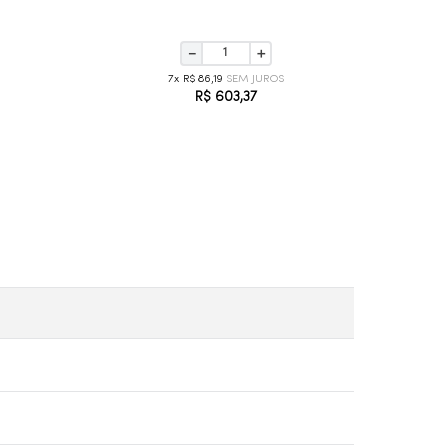
－
＋
7
R$
86
,
19
R$
603
,
37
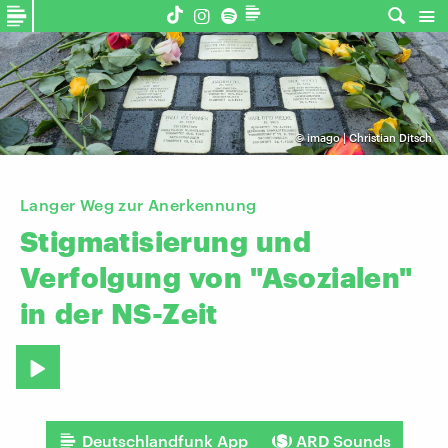
©
imago | Christian Ditsch
Langer Weg zur Anerkennung
Stigmatisierung
und
Verfolgung
von
"Asozialen"
in
der
NS-Zeit
Deutschlandfunk App
ARD Sounds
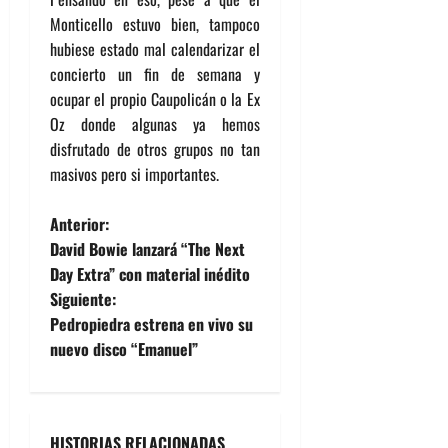
Monticello estuvo bien, tampoco
hubiese estado mal calendarizar el
concierto un fin de semana y
ocupar el propio Caupolicán o la Ex
Oz donde algunas ya hemos
disfrutado de otros grupos no tan
masivos pero si importantes.
N
Anterior:
David Bowie lanzará “The Next
a
Day Extra” con material inédito
Siguiente:
v
Pedropiedra estrena en vivo su
e
nuevo disco “Emanuel”
g
a
HISTORIAS RELACIONADAS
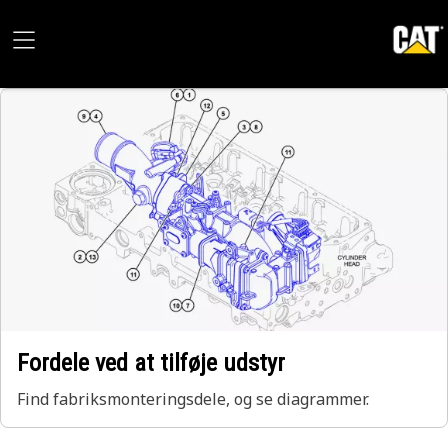
Fordele ved at tilføje udstyr
Find fabriksmonteringsdele, og se diagrammer.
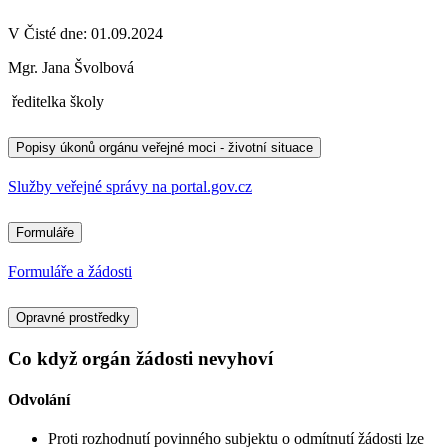
V Čisté dne: 01.09.2024
Mgr. Jana Švolbová
ředitelka školy
Popisy úkonů orgánu veřejné moci - životní situace
Služby veřejné správy na portal.gov.cz
Formuláře
Formuláře a žádosti
Opravné prostředky
Co když orgán žádosti nevyhoví
Odvolání
Proti rozhodnutí povinného subjektu o odmítnutí žádosti lze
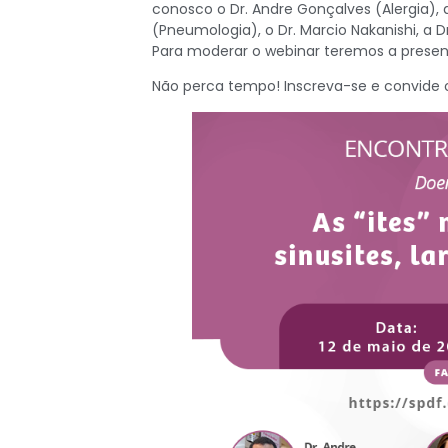
conosco o Dr. Andre Gonçalves (Alergia), 
(Pneumologia), o Dr. Marcio Nakanishi, a 
Para moderar o webinar teremos a presença
Não perca tempo! Inscreva-se e convide o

_PROBLEM_:
Starting at the line with "ocupar el propio Caupolicán o la Ex", reproduce exactly each line through the end of the entries, including the first and the last, and skip the pictures.

_RESPONSE BOX_:
ocupar el propio Caupolicán o la Ex
Oz donde algunas ya hemos
disfrutado de otros grupos no tan
masivos pero si importantes.
N
Anterior:
David Bowie lanzará “The Next
a
Day Extra” con material inédito
Siguiente:
v
Pedropiedra estrena en vivo su
e
nuevo disco “Emanuel”
g
a
HISTORIAS RELACIONADAS
Fordele ved at tilføje udstyr
Find fabriksmonteringsdele, og se diagrammer.
V Čisté dne: 01.09.2024
Mgr. Jana Švolbová
ředitelka školy
Popisy úkonů orgánu veřejné moci - životní situace
Služby veřejné správy na portal.gov.cz
Formuláře
Formuláře a žádosti
Opravné prostředky
Co když orgán žádosti nevyhoví
Odvolání
Proti rozhodnutí povinného subjektu o odmítnutí žádosti lze
conosco o Dr. Andre Gonçalves (Alergia), 
(Pneumologia), o Dr. Marcio Nakanishi, a 
Para moderar o webinar teremos a presença
Não perca tempo! Inscreva-se e convide o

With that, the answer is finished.